## EXERCISE:
All of the records below need to be written out exactly, but without the pictures.
(DATA FOR ANALYSIS Opens)
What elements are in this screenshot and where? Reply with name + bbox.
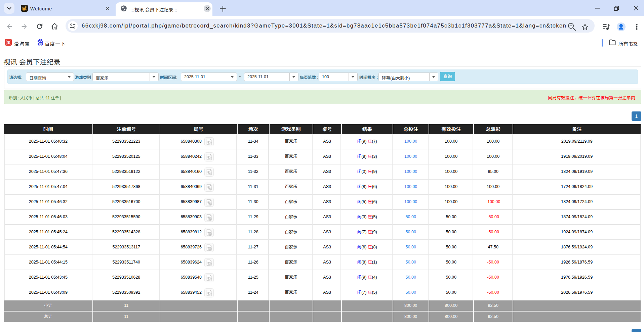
svg-text:du: du — [39, 43, 42, 45]
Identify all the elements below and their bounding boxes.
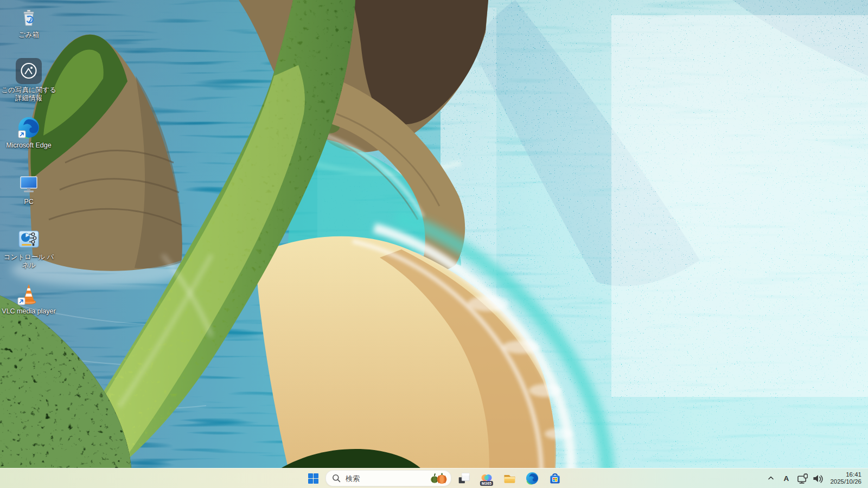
desktop-icon-label: コントロール パネル	[1, 253, 57, 269]
file-explorer-icon	[502, 471, 516, 485]
desktop-icon-label: PC	[24, 198, 33, 206]
search-box[interactable]	[326, 470, 451, 486]
desktop: ごみ箱 この写真に関する詳細情報	[0, 0, 868, 488]
desktop-icon-label: VLC media player	[2, 307, 55, 316]
start-button[interactable]	[303, 470, 323, 486]
microsoft-store-icon	[548, 471, 562, 485]
pc-icon	[17, 172, 41, 196]
desktop-icon-label: ごみ箱	[18, 31, 39, 39]
desktop-icon-pc[interactable]: PC	[0, 172, 58, 206]
taskbar-pinned-edge[interactable]	[522, 470, 542, 486]
network-volume-button[interactable]	[794, 470, 826, 486]
vlc-icon	[16, 281, 41, 306]
tray-overflow-button[interactable]	[764, 470, 778, 486]
edge-icon	[16, 115, 41, 140]
edge-taskbar-icon	[525, 471, 539, 485]
m365-badge: M365	[480, 481, 493, 486]
clock-date: 2025/10/26	[830, 478, 861, 486]
volume-icon	[812, 473, 824, 484]
recycle-bin-icon	[17, 5, 41, 29]
wallpaper	[0, 0, 868, 488]
taskbar-pinned-file-explorer[interactable]	[499, 470, 520, 486]
taskbar: M365	[0, 468, 868, 488]
desktop-icon-label: この写真に関する詳細情報	[1, 86, 57, 102]
taskbar-pinned-store[interactable]	[545, 470, 565, 486]
ime-mode-label: A	[781, 474, 791, 483]
windows-logo-icon	[308, 473, 318, 484]
desktop-icon-label: Microsoft Edge	[6, 142, 51, 150]
clock-time: 16:41	[846, 471, 861, 479]
search-icon	[332, 474, 341, 483]
control-panel-icon	[16, 227, 41, 252]
chevron-up-icon	[767, 474, 775, 483]
photo-info-icon	[15, 57, 42, 85]
desktop-icon-microsoft-edge[interactable]: Microsoft Edge	[0, 115, 58, 150]
ime-mode-button[interactable]: A	[778, 470, 794, 486]
pumpkin-search-highlight-icon	[430, 472, 448, 484]
taskbar-pinned-m365-copilot[interactable]: M365	[476, 470, 497, 486]
desktop-icon-photo-info[interactable]: この写真に関する詳細情報	[0, 57, 58, 102]
network-icon	[797, 473, 808, 484]
desktop-icon-control-panel[interactable]: コントロール パネル	[0, 227, 58, 269]
search-input[interactable]	[344, 474, 426, 483]
system-tray: A 16:41 2025/10/26	[764, 468, 865, 488]
desktop-icon-vlc[interactable]: VLC media player	[0, 281, 58, 316]
clock[interactable]: 16:41 2025/10/26	[827, 470, 865, 486]
desktop-icon-recycle-bin[interactable]: ごみ箱	[0, 5, 58, 39]
taskbar-pinned-window-app[interactable]	[454, 470, 474, 486]
window-stack-icon	[457, 471, 471, 485]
(DATA FOR ANALYSIS Closes)
## SOLUTION FOR THIS TASK:
What elements are in this screenshot and where? Reply with name + bbox.
svg-text:du: du — [39, 43, 42, 45]
Identify all the elements below and their bounding boxes.
desktop-icon-label: コントロール パネル	[1, 253, 57, 269]
file-explorer-icon	[502, 471, 516, 485]
desktop-icon-label: PC	[24, 198, 33, 206]
search-box[interactable]	[326, 470, 451, 486]
desktop: ごみ箱 この写真に関する詳細情報	[0, 0, 868, 488]
desktop-icon-label: VLC media player	[2, 307, 55, 316]
start-button[interactable]	[303, 470, 323, 486]
microsoft-store-icon	[548, 471, 562, 485]
pc-icon	[17, 172, 41, 196]
desktop-icon-label: ごみ箱	[18, 31, 39, 39]
desktop-icon-pc[interactable]: PC	[0, 172, 58, 206]
taskbar-pinned-edge[interactable]	[522, 470, 542, 486]
network-volume-button[interactable]	[794, 470, 826, 486]
vlc-icon	[16, 281, 41, 306]
tray-overflow-button[interactable]	[764, 470, 778, 486]
edge-icon	[16, 115, 41, 140]
edge-taskbar-icon	[525, 471, 539, 485]
m365-badge: M365	[480, 481, 493, 486]
clock-date: 2025/10/26	[830, 478, 861, 486]
volume-icon	[812, 473, 824, 484]
recycle-bin-icon	[17, 5, 41, 29]
wallpaper	[0, 0, 868, 488]
taskbar-pinned-file-explorer[interactable]	[499, 470, 520, 486]
taskbar: M365	[0, 468, 868, 488]
desktop-icon-label: この写真に関する詳細情報	[1, 86, 57, 102]
taskbar-pinned-store[interactable]	[545, 470, 565, 486]
ime-mode-label: A	[781, 474, 791, 483]
windows-logo-icon	[308, 473, 318, 484]
desktop-icon-label: Microsoft Edge	[6, 142, 51, 150]
clock-time: 16:41	[846, 471, 861, 479]
search-icon	[332, 474, 341, 483]
control-panel-icon	[16, 227, 41, 252]
chevron-up-icon	[767, 474, 775, 483]
photo-info-icon	[15, 57, 42, 85]
desktop-icon-microsoft-edge[interactable]: Microsoft Edge	[0, 115, 58, 150]
ime-mode-button[interactable]: A	[778, 470, 794, 486]
pumpkin-search-highlight-icon	[430, 472, 448, 484]
taskbar-pinned-m365-copilot[interactable]: M365	[476, 470, 497, 486]
desktop-icon-photo-info[interactable]: この写真に関する詳細情報	[0, 57, 58, 102]
network-icon	[797, 473, 808, 484]
desktop-icon-control-panel[interactable]: コントロール パネル	[0, 227, 58, 269]
search-input[interactable]	[344, 474, 426, 483]
system-tray: A 16:41 2025/10/26	[764, 468, 865, 488]
desktop-icon-vlc[interactable]: VLC media player	[0, 281, 58, 316]
clock[interactable]: 16:41 2025/10/26	[827, 470, 865, 486]
desktop-icon-recycle-bin[interactable]: ごみ箱	[0, 5, 58, 39]
taskbar-pinned-window-app[interactable]	[454, 470, 474, 486]
window-stack-icon	[457, 471, 471, 485]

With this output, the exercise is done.